The man was remarkable, Ibrahim thought. He was completely free of jitters. Either very brave or… something else. Ghosn considered that. He'd killed the Greek policeman without a blink, had taught a brutal lesson to one of the organization's combat instructors, shown his prowess with firearms, and been completely contemptuous of danger when they'd uncovered the Israeli bomb. There was something missing in this man, he concluded. The man was fearless, and such men were not normal. It wasn't that he was able to control his fear as most soldiers learned to do. Fear simply wasn't there. Was it merely a case of trying to impress people? Or was it real? Probably real, Ghosn thought, and if it were, this man was truly mad, and therefore more dangerous than useful. It made things easier for Ghosn to think that.

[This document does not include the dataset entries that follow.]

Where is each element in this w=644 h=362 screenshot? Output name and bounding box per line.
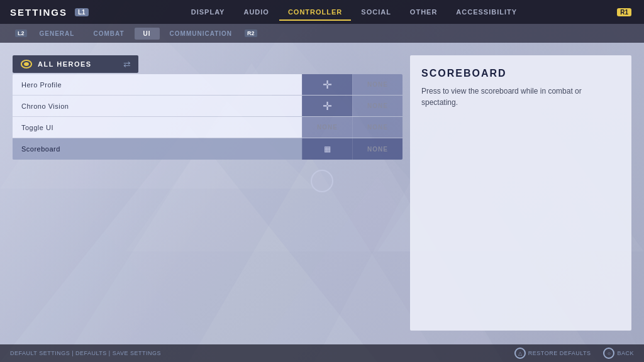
restore-defaults-group[interactable]: △ RESTORE DEFAULTS <box>514 348 591 359</box>
back-icon-btn: ○ <box>603 348 614 359</box>
scoreboard-btn2[interactable]: NONE <box>352 138 402 160</box>
main-content-area: ALL HEROES ⇄ Hero Profile ✛ NONE Chrono … <box>0 43 644 343</box>
toggle-ui-label: Toggle UI <box>13 117 302 138</box>
back-label: BACK <box>617 350 634 356</box>
bottom-settings-info: DEFAULT SETTINGS | DEFAULTS | SAVE SETTI… <box>10 350 161 356</box>
left-panel: ALL HEROES ⇄ Hero Profile ✛ NONE Chrono … <box>13 55 402 331</box>
r2-badge[interactable]: R2 <box>245 30 257 37</box>
l1-badge[interactable]: L1 <box>75 8 89 16</box>
chrono-vision-label: Chrono Vision <box>13 96 302 116</box>
subtab-combat[interactable]: COMBAT <box>84 28 133 40</box>
settings-title: SETTINGS <box>10 7 67 18</box>
toggle-ui-none2: NONE <box>367 124 388 131</box>
restore-icon-btn: △ <box>514 348 526 359</box>
scoreboard-btn1[interactable]: ▦ <box>302 138 352 160</box>
dpad-icon: ✛ <box>323 78 332 92</box>
right-panel: SCOREBOARD Press to view the scoreboard … <box>410 55 631 331</box>
toggle-ui-none1: NONE <box>317 124 338 131</box>
hero-profile-btn2[interactable]: NONE <box>352 74 402 95</box>
tab-social[interactable]: SOCIAL <box>352 4 400 19</box>
top-nav-bar: SETTINGS L1 DISPLAY AUDIO CONTROLLER SOC… <box>0 0 644 24</box>
subtab-communication[interactable]: COMMUNICATION <box>161 28 241 40</box>
grid-icon: ▦ <box>324 145 331 153</box>
hero-selector-label: ALL HEROES <box>38 60 118 68</box>
hero-profile-btn1[interactable]: ✛ <box>302 74 352 95</box>
scoreboard-none: NONE <box>367 146 388 153</box>
tab-accessibility[interactable]: ACCESSIBILITY <box>447 4 526 19</box>
row-hero-profile[interactable]: Hero Profile ✛ NONE <box>13 74 402 96</box>
tab-display[interactable]: DISPLAY <box>182 4 234 19</box>
row-chrono-vision[interactable]: Chrono Vision ✛ NONE <box>13 96 402 117</box>
triangle-icon: △ <box>518 351 522 356</box>
dpad-icon-2: ✛ <box>323 99 332 113</box>
circle-icon: ○ <box>608 351 611 356</box>
row-scoreboard[interactable]: Scoreboard ▦ NONE <box>13 138 402 160</box>
chrono-vision-btn2[interactable]: NONE <box>352 96 402 116</box>
tab-audio[interactable]: AUDIO <box>235 4 277 19</box>
overwatch-icon <box>20 59 33 69</box>
tab-controller[interactable]: CONTROLLER <box>279 4 351 19</box>
bottom-right-actions: △ RESTORE DEFAULTS ○ BACK <box>514 348 634 359</box>
restore-label: RESTORE DEFAULTS <box>528 350 591 356</box>
chrono-vision-none: NONE <box>367 102 388 109</box>
row-toggle-ui[interactable]: Toggle UI NONE NONE <box>13 117 402 138</box>
swap-icon: ⇄ <box>123 59 131 69</box>
l2-badge[interactable]: L2 <box>15 30 27 37</box>
detail-title: SCOREBOARD <box>421 68 620 79</box>
toggle-ui-btn1[interactable]: NONE <box>302 117 352 138</box>
sub-nav-bar: L2 GENERAL COMBAT UI COMMUNICATION R2 <box>0 24 644 43</box>
subtab-ui[interactable]: UI <box>135 28 160 40</box>
chrono-vision-btn1[interactable]: ✛ <box>302 96 352 116</box>
subtab-general[interactable]: GENERAL <box>31 28 84 40</box>
back-group[interactable]: ○ BACK <box>603 348 634 359</box>
bottom-left-actions: DEFAULT SETTINGS | DEFAULTS | SAVE SETTI… <box>10 350 161 356</box>
hero-profile-label: Hero Profile <box>13 74 302 95</box>
toggle-ui-btn2[interactable]: NONE <box>352 117 402 138</box>
settings-table: Hero Profile ✛ NONE Chrono Vision ✛ NONE <box>13 74 402 160</box>
hero-selector[interactable]: ALL HEROES ⇄ <box>13 55 138 73</box>
tab-other[interactable]: OTHER <box>401 4 447 19</box>
detail-description: Press to view the scoreboard while in co… <box>421 85 620 108</box>
bottom-bar: DEFAULT SETTINGS | DEFAULTS | SAVE SETTI… <box>0 344 644 362</box>
hero-profile-none: NONE <box>367 81 388 88</box>
main-nav-tabs: DISPLAY AUDIO CONTROLLER SOCIAL OTHER AC… <box>94 4 615 19</box>
r1-badge[interactable]: R1 <box>617 8 631 16</box>
scoreboard-label: Scoreboard <box>13 138 302 160</box>
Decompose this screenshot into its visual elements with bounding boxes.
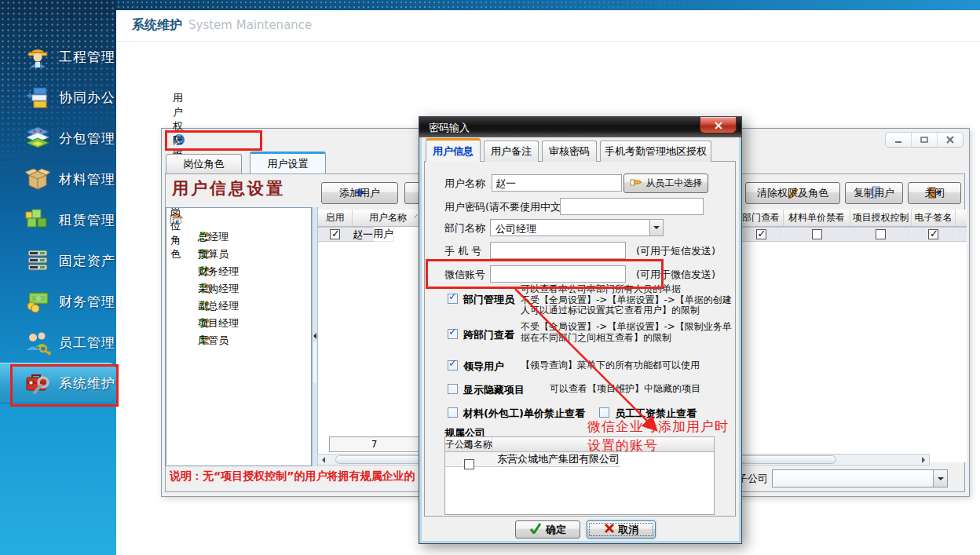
cross-dept-checkbox[interactable] (448, 329, 458, 339)
table-row[interactable]: 赵一 (318, 227, 374, 242)
option-salary-ban[interactable]: 员工工资禁止查看 (599, 407, 697, 421)
tree-node-role[interactable]: 总经理 (166, 228, 311, 246)
tree-node-role[interactable]: 预算员 (166, 246, 311, 263)
option-leader-user[interactable]: 领导用户 (448, 360, 504, 374)
scroll-left-button[interactable] (318, 455, 329, 465)
department-dropdown[interactable]: 公司经理 (490, 219, 664, 236)
right-table-header: 部门查看 材料单价禁看 项目授权控制 电子签名 (739, 210, 967, 227)
leader-user-note: 【领导查询】菜单下的所有功能都可以使用 (521, 360, 739, 371)
close-window-button[interactable] (937, 133, 963, 147)
col-username[interactable]: 用户名称 (353, 210, 424, 226)
username-label: 用户名称 (444, 177, 485, 191)
enabled-cell (318, 228, 353, 241)
dropdown-arrow-icon[interactable] (933, 470, 947, 487)
sort-icon (414, 214, 419, 219)
tree-node-label: 库管员 (198, 334, 229, 348)
col-material-price[interactable]: 材料单价禁看 (784, 210, 850, 226)
row-count-box: 7 (329, 436, 419, 452)
flag-checkbox[interactable] (756, 229, 766, 239)
sidebar-item-material[interactable]: 材料管理 (0, 159, 116, 199)
sidebar-item-label: 工程管理 (59, 48, 115, 66)
subcompany-dropdown[interactable] (772, 469, 948, 487)
user-table-left: 启用 用户名称 超级用户刘欣张冬赵二赵三赵四赵一 (317, 210, 424, 462)
splitter-collapse-icon (313, 333, 316, 339)
ok-button[interactable]: 确定 (515, 520, 580, 539)
clear-permissions-button[interactable]: 清除权限及角色 (745, 182, 840, 204)
user-table-header: 启用 用户名称 (318, 210, 424, 227)
table-row[interactable] (739, 227, 967, 242)
scroll-right-button[interactable] (918, 455, 929, 465)
sidebar-item-subcontract[interactable]: 分包管理 (0, 118, 116, 159)
col-project-auth[interactable]: 项目授权控制 (850, 210, 912, 226)
company-table-header: 选 子公司名称 (445, 437, 714, 452)
splitter-handle[interactable] (313, 342, 316, 383)
sidebar-item-label: 固定资产 (59, 252, 115, 270)
sidebar-item-label: 材料管理 (59, 170, 115, 188)
page-title: 系统维护 (132, 17, 182, 34)
col-dept-view[interactable]: 部门查看 (739, 210, 784, 226)
tab-user-settings[interactable]: 用户设置 (250, 152, 326, 173)
col-esign[interactable]: 电子签名 (912, 210, 956, 226)
sidebar-item-project[interactable]: 工程管理 (0, 36, 116, 77)
tree-node-role[interactable]: 副总经理 (166, 298, 311, 315)
tree-node-role[interactable]: 财务经理 (166, 263, 311, 280)
tree-node-role[interactable]: 项目经理 (166, 315, 311, 332)
wechat-note: (可用于微信发送) (636, 268, 715, 282)
username-input[interactable]: 赵一 (492, 174, 622, 192)
sidebar-item-maintenance[interactable]: 系统维护 (0, 363, 116, 403)
dialog-tab-1[interactable]: 用户备注 (484, 141, 539, 162)
pick-employee-button[interactable]: 从员工中选择 (623, 173, 708, 193)
sidebar-item-finance[interactable]: 财务管理 (0, 281, 116, 322)
cancel-button[interactable]: 取消 (587, 520, 656, 539)
dialog-tab-2[interactable]: 审核密码 (542, 141, 597, 162)
sidebar-item-rental[interactable]: 租赁管理 (0, 199, 116, 240)
option-dept-admin[interactable]: 部门管理员 (448, 293, 514, 307)
wechat-input[interactable] (490, 265, 626, 283)
leader-user-checkbox[interactable] (448, 360, 458, 371)
dialog-close-button[interactable] (700, 117, 737, 133)
flag-checkbox[interactable] (812, 229, 822, 239)
flag-checkbox[interactable] (876, 229, 886, 239)
cross-dept-note: 不受【全局设置】->【单据设置】->【限制业务单据在不同部门之间相互查看】的限制 (521, 322, 739, 343)
sidebar-item-assets[interactable]: 固定资产 (0, 240, 116, 281)
tree-node-role[interactable]: 采购经理 (166, 280, 311, 298)
dialog-tab-3[interactable]: 手机考勤管理地区授权 (600, 141, 711, 162)
material-icon (24, 166, 52, 192)
company-checkbox[interactable] (464, 459, 474, 469)
close-button[interactable]: 关闭 (908, 182, 961, 204)
flag-checkbox[interactable] (928, 229, 938, 239)
tree-node-label: 采购经理 (198, 282, 239, 296)
show-hidden-checkbox[interactable] (448, 384, 458, 394)
option-show-hidden[interactable]: 显示隐藏项目 (448, 383, 525, 397)
col-enabled[interactable]: 启用 (318, 210, 353, 226)
minimize-button[interactable] (886, 133, 911, 147)
window-controls (885, 132, 964, 148)
material-price-checkbox[interactable] (448, 407, 458, 418)
assets-icon (24, 247, 52, 274)
restore-button[interactable] (911, 133, 937, 147)
dialog-tab-0[interactable]: 用户信息 (426, 138, 481, 162)
mobile-note: (可用于短信发送) (636, 244, 715, 258)
company-table: 选 子公司名称 第一分公司山东金辰建设有限公司东营众城地产集团有限公司 (444, 436, 715, 515)
add-user-button[interactable]: 添加用户 (321, 182, 398, 204)
dropdown-arrow-icon[interactable] (649, 220, 663, 236)
tab-roles[interactable]: 岗位角色 (166, 154, 242, 173)
dialog-titlebar[interactable]: 密码输入 (419, 117, 741, 137)
rental-icon (24, 206, 52, 233)
option-cross-dept[interactable]: 跨部门查看 (448, 328, 514, 342)
salary-ban-checkbox[interactable] (599, 407, 609, 418)
sidebar-item-employee[interactable]: 员工管理 (0, 322, 116, 363)
tree-node-label: 副总经理 (198, 299, 239, 313)
tree-root-all-roles[interactable]: − 全部岗位角色 (170, 212, 179, 226)
company-row[interactable]: 东营众城地产集团有限公司 (445, 452, 620, 467)
enabled-checkbox[interactable] (330, 229, 340, 239)
password-input[interactable] (560, 198, 704, 215)
top-strip (116, 0, 980, 10)
tree-node-role[interactable]: 库管员 (166, 332, 311, 349)
dept-admin-checkbox[interactable] (448, 294, 458, 304)
option-material-price-ban[interactable]: 材料(外包工)单价禁止查看 (448, 407, 585, 421)
mobile-input[interactable] (490, 242, 626, 259)
x-icon (604, 523, 615, 536)
copy-user-button[interactable]: 复制用户 (845, 182, 903, 204)
sidebar-item-office[interactable]: 协同办公 (0, 77, 116, 118)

The motel didn't offer room service from its small coffee shop. All three walked out into the cold to get their breakfasts. Along the way, Russell picked up a paper to read about the game.
Qati and Ghosn only needed a brief look to find one more reason to hate Americans. They ate eggs with bacon or ham, and pancakes with sausage — in all three cases, products of the most unclean of animals, the pig. Both men found the sight and smell of pork products repulsive. Marvin didn't help when he ordered some as unconsciously as he'd ordered coffee. The Commander, Ghosn noted, ordered oatmeal, and halfway through breakfast he went suddenly pale and left the table.
“What's the matter with him anyway? Sick?” Russell asked.
“Yes, Marvin, he is quite ill.” Ghosn looked at the greasy bacon on Russell's plate and knew the smell of it had set Qati's stomach off.
“I hope he's able to drive.”
“That will not be a problem.” Ghosn wondered if that were true. Of course it was, he told himself, the Commander had been through tougher times — but such bluster was for others, not for times like this. No, because there had never been such a time as this, the Commander would do what must be done. Russell paid for the breakfast with cash, leaving a large tip because the waitress looked like a Native American.